Neither are "libraries" 

You don't need Pianoteq Pro to get the most from it (nor do you need to feel obliged to purchase ALL models ALL AT ONCE), Standard is enough for most of people, it's not too limited (it adds microphone positioning, which IS very important, in fact). Also none of Pianoteq versions sacrifice anything in terms of sound - only editability (but this can really be considered only for Stage version, which is not intended for tweakers, but players. Standard version is not "too limited"!). And Standard version opens Pro version presets (which Stage version cannot). And you can also upgrade between versions, effectively making it a split payment to get to the version you really want, over time. So, you cannot really say that $500+ is the actual price of Pianoteq, because it's not. It all depends on what you want to get along with the base product.

Comparing to price of some piano sample libraries, Pianoteq can be considered cheap... especially since you get more than one piano.


----------



## EvilDragon (Dec 13, 2017)

Also, there was already this thread: https://vi-control.net/community/threads/arturia-v5-piano-vs-pianoteq-6.67239/


----------



## robgb (Dec 13, 2017)

EvilDragon said:


> Standard is enough for most of people, it's not too limited


I think Standard is great, but I don't believe it allows you to adjust the hammer noise and other small adjustments that I prefer. And at its current sale price, the Arturia is less than Pianoteq Stage.


----------



## EvilDragon (Dec 13, 2017)

You believe wrong. Standard version allows all those adjustments. The only difference between Standard and Pro is that Pro allows changing most of those parameters PER KEY. Comparison table between versions is on the website...


----------



## robgb (Dec 13, 2017)

EvilDragon said:


> You believe wrong. Standard version allows all those adjustments. The only difference between Standard and Pro is that Pro allows changing most of those parameters PER KEY.

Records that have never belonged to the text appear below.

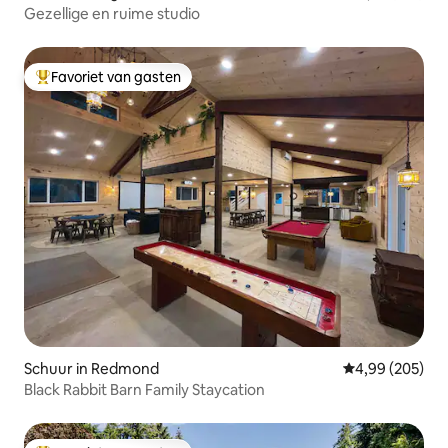
Gezellige en ruime studio
Favoriet van gasten
Topfavoriet van gasten
Schuur in Redmond
Gemiddelde beo
4,99 (205)
Black Rabbit Barn Family Staycation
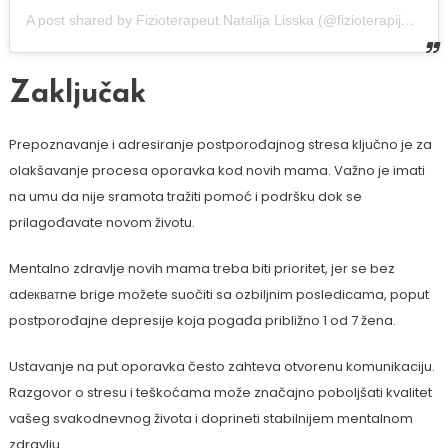
A post shared by Fizioterapeut Natalija Lisska (@fizioterapija.lisska)
Zaključak
Prepoznavanje i adresiranje postporođajnog stresa ključno je za
olakšavanje procesa oporavka kod novih mama. Važno je imati
na umu da nije sramota tražiti pomoć i podršku dok se
prilagođavate novom životu.
Mentalno zdravlje novih mama treba biti prioritet, jer se bez
adекватne brige možete suočiti sa ozbiljnim posledicama, poput
postporođajne depresije koja pogađa približno 1 od 7 žena.
Ustavanje na put oporavka često zahteva otvorenu komunikaciju.
Razgovor o stresu i teškoćama može značajno poboljšati kvalitet
vašeg svakodnevnog života i doprineti stabilnijem mentalnom
zdravlju.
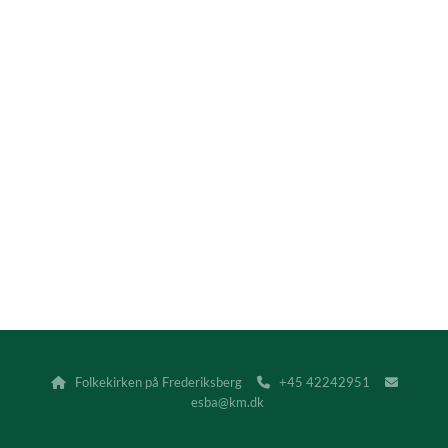
Folkekirken på Frederiksberg
+45 42242951



esba@km.dk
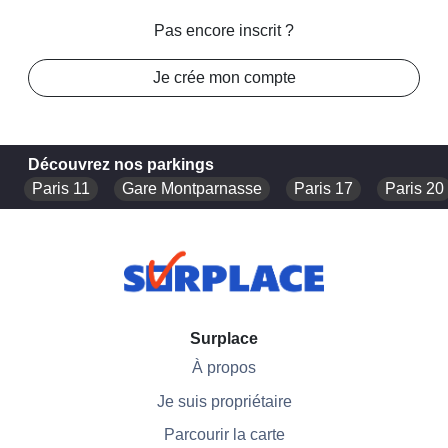
Pas encore inscrit ?
Je crée mon compte
Découvrez nos parkings
Paris 11
Gare Montparnasse
Paris 17
Paris 20
Surplace
À propos
Je suis propriétaire
Parcourir la carte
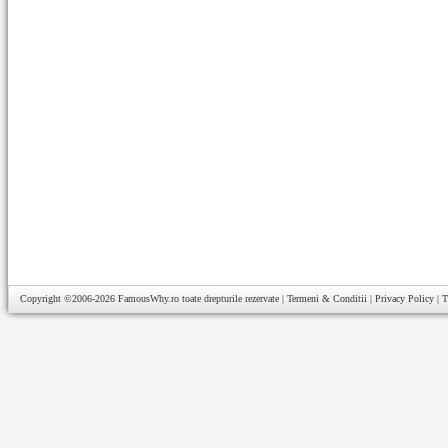
Copyright ©2006-2026
FamousWhy.ro
toate drepturile rezervate |
Termeni & Conditii
|
Privacy Policy
|
T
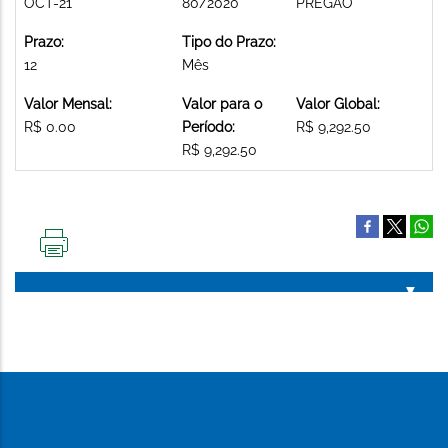
OCT-21
80/2020
PREGAO
Prazo:
Tipo do Prazo:
12
Mês
Valor Mensal:
Valor para o
Valor Global:
R$ 0.00
Período:
R$ 9,292.50
R$ 9,292.50
IMPRIMIR
ESTA
PÁGINA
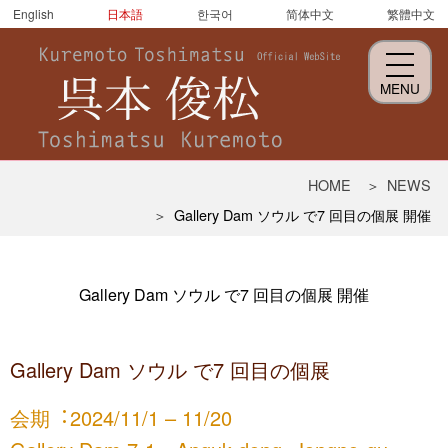
English
日本語
한국어
简体中文
繁體中文
MENU
呉
HOME
NEWS
本
Gallery Dam ソウル で7 回目の個展 開催
俊
松
Gallery Dam ソウル で7 回目の個展 開催
Gallery Dam ソウル で7 回目の個展
会期︓2024/11/1 – 11/20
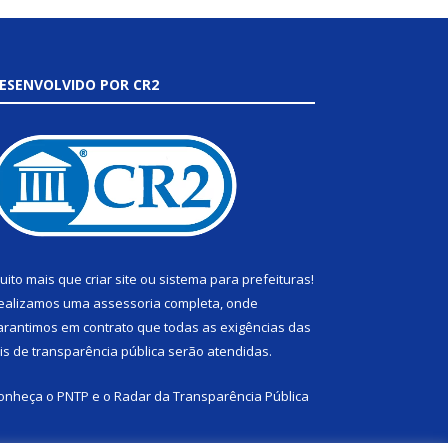
ESENVOLVIDO POR CR2
uito mais que
criar site
ou
sistema para prefeituras
!
ealizamos uma
assessoria
completa, onde
arantimos em contrato que todas as exigências das
eis de transparência pública
serão atendidas.
onheça o
PNTP
e o
Radar da Transparência Pública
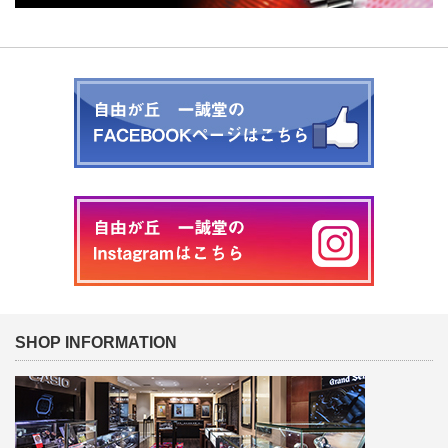
SHOP INFORMATION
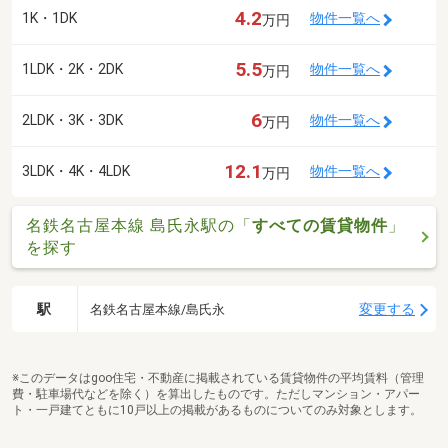
4.2
1K・1DK
物件一覧へ
万円
5.5
1LDK・2K・2DK
物件一覧へ
万円
6
2LDK・3K・3DK
物件一覧へ
万円
12.1
3LDK・4K・4LDK
物件一覧へ
万円
名鉄名古屋本線 島氏永駅の「
すべての賃貸物件
」
を探す
駅
変更する
名鉄名古屋本線/島氏永
※このデータはgoo住宅・不動産に掲載されている賃貸物件の平均賃料（管理
費・駐車場代などを除く）を算出したものです。ただしマンション・アパー
ト・一戸建てともに10戸以上の掲載があるものについてのみ対象とします。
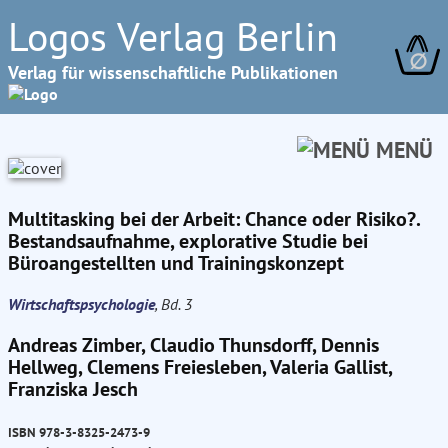
Logos Verlag Berlin
∅
Verlag für wissenschaftliche Publikationen
MENÜ
Multitasking bei der Arbeit: Chance oder Risiko?.
Bestandsaufnahme, explorative Studie bei
Büroangestellten und Trainingskonzept
Wirtschaftspsychologie
, Bd. 3
Andreas Zimber, Claudio Thunsdorff, Dennis
Hellweg, Clemens Freiesleben, Valeria Gallist,
Franziska Jesch
ISBN 978-3-8325-2473-9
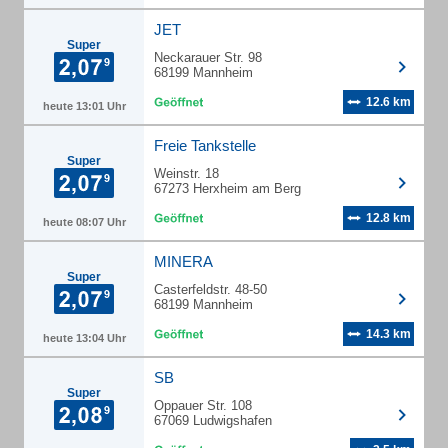
JET
Super
Neckarauer Str. 98
68199 Mannheim
12.6 km
heute 13:01 Uhr
Freie Tankstelle
Super
Weinstr. 18
67273 Herxheim am Berg
12.8 km
heute 08:07 Uhr
MINERA
Super
Casterfeldstr. 48-50
68199 Mannheim
14.3 km
heute 13:04 Uhr
SB
Super
Oppauer Str. 108
67069 Ludwigshafen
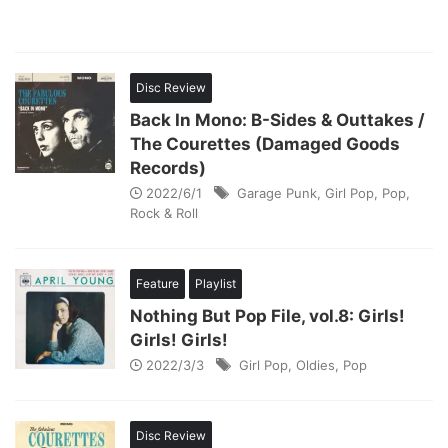
Disc Review
Back In Mono: B-Sides & Outtakes /
The Courettes (Damaged Goods
Records)
2022/6/1
Garage Punk
,
Girl Pop
,
Pop
,
Rock & Roll
Feature
Playlist
Nothing But Pop File, vol.8: Girls!
Girls! Girls!
2022/3/3
Girl Pop
,
Oldies
,
Pop
Disc Review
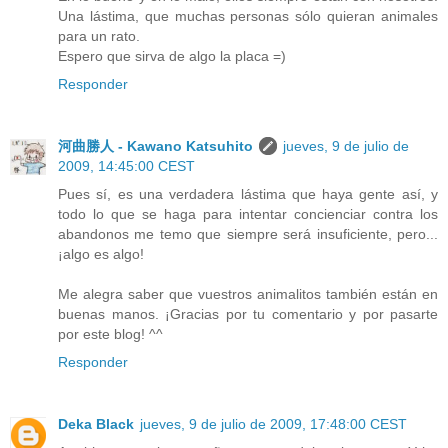
Una lástima, que muchas personas sólo quieran animales
para un rato.
Espero que sirva de algo la placa =)
Responder
河曲勝人 - Kawano Katsuhito
jueves, 9 de julio de
2009, 14:45:00 CEST
Pues sí, es una verdadera lástima que haya gente así, y
todo lo que se haga para intentar concienciar contra los
abandonos me temo que siempre será insuficiente, pero...
¡algo es algo!
Me alegra saber que vuestros animalitos también están en
buenas manos. ¡Gracias por tu comentario y por pasarte
por este blog! ^^
Responder
Deka Black
jueves, 9 de julio de 2009, 17:48:00 CEST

Good to know. Regardless, at $99 currently, the Arturia is still a better deal.


----------



## EvilDragon (Dec 13, 2017)

Perhaps, but it still doesn't sound as good, or is as flexible. 

Note that base price is exactly like Pianoteq Standard. LOL.


----------



## robgb (Dec 13, 2017)

EvilDragon said:


> Perhaps, but it still doesn't sound as good


It sounds JUST as good. I just sat here for an hour playing back and forth and they're both great.


----------



## EvilDragon (Dec 13, 2017)

Well good for you. It doesn't, to me. :D


----------



## robgb (Dec 13, 2017)

EvilDragon said:


> Well good for you. It doesn't, to me. :D


Like I said. My opinion.


----------



## EvilDragon (Dec 13, 2017)

Also looking at the parameter list, it's not nearly as tweakable as Pianoteq


----------



## robgb (Dec 13, 2017)

EvilDragon said:


> Also looking at the parameter list, it's not nearly as tweakable as Pianoteq


Probably not, but it's still pretty tweakable, and at the sale price it's a no-brainer IMO.


----------



## bap_la_so_1 (Dec 13, 2017)

You can get pianoteq stage at jrrshop for 100 bucks, which is pretty awesome deal


----------



## Quasar (Dec 13, 2017)

robgb said:


> Pianoteq for years now, but the $500+ price tag always stopped me *(and the less expenhttps://vi-control.net/community/threads/arturia-piano-v2-vs-pianoteq-6.67319/unreadsive versions were too limited) *



I have the "limited" Stage version. What's limited about it if you think of it as a virtual acoustic piano? An $80,000 Steinway D is pretty limited too...


----------



## robgb (Dec 13, 2017)

Quasar said:


> An $80,000 Steinway D is pretty limited too...


LOL.


----------



## Reid Rosefelt (Dec 13, 2017)

robgb said:


> Good to know. Regardless, at $99 currently, the Arturia is still a better deal.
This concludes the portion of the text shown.